Another article from the Kairos Journal. It is unlikely that the secular drift of western culture will yield the good results promised to us by social theorists on the left. All we have to do to understand this is just a little bit of historical reflection. As you celebrate Thanksgiving this year, don't take it for granted that the richest part of giving thanks is that there is truly a God to whom we can give thanks. He is really there.
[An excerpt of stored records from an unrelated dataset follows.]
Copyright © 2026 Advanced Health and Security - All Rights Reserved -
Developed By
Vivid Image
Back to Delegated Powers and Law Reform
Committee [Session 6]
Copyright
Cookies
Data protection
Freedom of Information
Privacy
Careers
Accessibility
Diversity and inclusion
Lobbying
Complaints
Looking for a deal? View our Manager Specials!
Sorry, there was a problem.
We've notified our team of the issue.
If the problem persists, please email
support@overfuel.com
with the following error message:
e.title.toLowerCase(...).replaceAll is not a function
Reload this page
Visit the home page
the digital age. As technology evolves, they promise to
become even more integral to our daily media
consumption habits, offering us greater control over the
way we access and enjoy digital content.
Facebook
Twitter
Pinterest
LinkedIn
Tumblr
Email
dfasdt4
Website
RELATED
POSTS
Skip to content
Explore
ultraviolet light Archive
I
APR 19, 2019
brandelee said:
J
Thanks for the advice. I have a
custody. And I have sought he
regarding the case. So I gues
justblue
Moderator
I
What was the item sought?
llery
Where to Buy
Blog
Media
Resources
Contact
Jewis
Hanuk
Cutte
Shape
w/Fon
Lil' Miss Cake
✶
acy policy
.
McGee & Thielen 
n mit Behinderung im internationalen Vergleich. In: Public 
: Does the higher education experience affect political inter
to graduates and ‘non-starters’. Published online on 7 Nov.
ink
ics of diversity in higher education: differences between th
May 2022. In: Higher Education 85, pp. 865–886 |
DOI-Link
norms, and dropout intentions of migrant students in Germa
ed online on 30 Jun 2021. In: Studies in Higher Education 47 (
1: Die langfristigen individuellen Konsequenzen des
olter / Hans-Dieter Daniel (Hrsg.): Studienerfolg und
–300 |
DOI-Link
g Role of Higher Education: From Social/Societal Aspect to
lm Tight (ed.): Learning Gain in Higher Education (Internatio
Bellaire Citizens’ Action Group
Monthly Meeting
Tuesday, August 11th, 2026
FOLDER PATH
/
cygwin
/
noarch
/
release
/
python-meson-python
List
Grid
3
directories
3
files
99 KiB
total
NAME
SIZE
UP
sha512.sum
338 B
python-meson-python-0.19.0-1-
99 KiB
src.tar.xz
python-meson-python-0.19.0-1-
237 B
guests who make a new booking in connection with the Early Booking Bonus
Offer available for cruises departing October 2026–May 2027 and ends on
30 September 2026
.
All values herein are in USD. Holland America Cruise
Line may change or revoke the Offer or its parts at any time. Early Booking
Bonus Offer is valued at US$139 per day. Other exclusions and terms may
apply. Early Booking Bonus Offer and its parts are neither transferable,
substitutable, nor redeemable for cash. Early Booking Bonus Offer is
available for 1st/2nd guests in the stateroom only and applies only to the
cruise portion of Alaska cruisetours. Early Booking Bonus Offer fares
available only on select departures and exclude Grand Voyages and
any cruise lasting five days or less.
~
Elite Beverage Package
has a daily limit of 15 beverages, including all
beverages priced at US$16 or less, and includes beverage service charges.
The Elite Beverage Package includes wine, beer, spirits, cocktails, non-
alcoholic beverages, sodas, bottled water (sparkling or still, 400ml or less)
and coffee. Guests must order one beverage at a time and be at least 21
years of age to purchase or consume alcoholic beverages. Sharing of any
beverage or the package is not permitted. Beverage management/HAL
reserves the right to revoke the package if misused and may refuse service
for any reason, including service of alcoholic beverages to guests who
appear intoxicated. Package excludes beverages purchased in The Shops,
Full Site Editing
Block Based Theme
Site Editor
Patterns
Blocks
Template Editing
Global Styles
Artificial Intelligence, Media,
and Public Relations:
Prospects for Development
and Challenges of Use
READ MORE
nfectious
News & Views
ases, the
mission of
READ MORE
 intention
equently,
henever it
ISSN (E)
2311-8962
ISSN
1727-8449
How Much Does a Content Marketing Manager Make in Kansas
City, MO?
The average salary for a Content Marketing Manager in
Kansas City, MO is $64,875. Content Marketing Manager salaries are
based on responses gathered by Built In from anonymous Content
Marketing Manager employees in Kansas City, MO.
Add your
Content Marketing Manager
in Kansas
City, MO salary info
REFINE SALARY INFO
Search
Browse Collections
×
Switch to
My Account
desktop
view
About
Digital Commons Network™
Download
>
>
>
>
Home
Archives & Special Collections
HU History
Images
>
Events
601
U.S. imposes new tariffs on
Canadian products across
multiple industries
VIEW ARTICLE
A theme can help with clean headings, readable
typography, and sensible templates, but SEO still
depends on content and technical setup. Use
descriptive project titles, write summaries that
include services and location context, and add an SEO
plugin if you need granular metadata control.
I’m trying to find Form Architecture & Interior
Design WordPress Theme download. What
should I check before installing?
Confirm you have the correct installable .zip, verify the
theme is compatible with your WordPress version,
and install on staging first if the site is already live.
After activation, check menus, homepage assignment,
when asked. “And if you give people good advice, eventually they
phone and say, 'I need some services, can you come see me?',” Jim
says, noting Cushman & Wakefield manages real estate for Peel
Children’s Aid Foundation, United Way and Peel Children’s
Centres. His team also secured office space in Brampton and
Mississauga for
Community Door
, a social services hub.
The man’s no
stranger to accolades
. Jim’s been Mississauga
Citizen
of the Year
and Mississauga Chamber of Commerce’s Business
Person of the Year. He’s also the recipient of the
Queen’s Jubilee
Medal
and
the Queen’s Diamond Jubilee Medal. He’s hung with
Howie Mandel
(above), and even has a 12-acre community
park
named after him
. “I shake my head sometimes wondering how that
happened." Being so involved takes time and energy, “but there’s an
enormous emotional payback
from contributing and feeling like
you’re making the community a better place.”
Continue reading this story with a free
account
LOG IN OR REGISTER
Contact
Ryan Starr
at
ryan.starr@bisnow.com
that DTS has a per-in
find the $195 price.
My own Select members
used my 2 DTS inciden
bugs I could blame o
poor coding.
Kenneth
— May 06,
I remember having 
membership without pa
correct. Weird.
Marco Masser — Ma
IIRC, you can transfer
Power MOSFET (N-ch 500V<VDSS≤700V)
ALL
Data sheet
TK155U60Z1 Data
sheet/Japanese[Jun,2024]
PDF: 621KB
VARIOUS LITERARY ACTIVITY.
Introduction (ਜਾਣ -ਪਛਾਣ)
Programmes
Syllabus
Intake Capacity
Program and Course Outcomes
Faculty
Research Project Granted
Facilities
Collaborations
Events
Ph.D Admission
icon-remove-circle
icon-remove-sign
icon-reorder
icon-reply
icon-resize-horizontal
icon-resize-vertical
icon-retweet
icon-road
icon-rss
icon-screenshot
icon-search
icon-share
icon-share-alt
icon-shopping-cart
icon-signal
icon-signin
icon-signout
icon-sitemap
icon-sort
The Perils of Pure Secularism: Part I

Today, Europe, indeed the West, faces great challenges, not the least from resurgent Islam. Unfortunately, at this critical historical juncture, much of the continent has chosen to forsake its Judeo-Christian heritage, turning to secularism for strength and deliverance. Alarmingly, a moral and spiritual vacuum has developed as Europeans have forgotten that their arts and sciences, laws and letters, and leading institutions, both public and private, are rooted in biblical perspectives. What, then, will become of the culture of DaVinci and Pascal, Newton and Nightingale, Mendelssohn and Bach, Shakespeare and Rembrandt, St. Patrick and Tolstoy, Mendel and Bohr? What hope is there that atheism or agnosticism might generate and sustain such cultural and technological greatness in the future?

Consider the lesson of the kite: When tethered, it can soar, but once the string is broken, the kite crashes to earth. Similarly, when man, in his vanity, presumes to break free from the counsel of God, he is capable of all sorts of perversity. He may start with good material, but without biblical correctives, he carries thought and action to the point of ruinous absurdity—as the following trajectories demonstrate:

1. Deduction. God gives man the ability to reason, but when the terms and premises are flawed, it is “garbage in, garbage out.” For instance, Spinoza developed pantheism (All is god; God is all) from a flawed notion of substance. Today, environmental extremists thank him for putting microbes, trees, otters, and men on equal, “divine” footing.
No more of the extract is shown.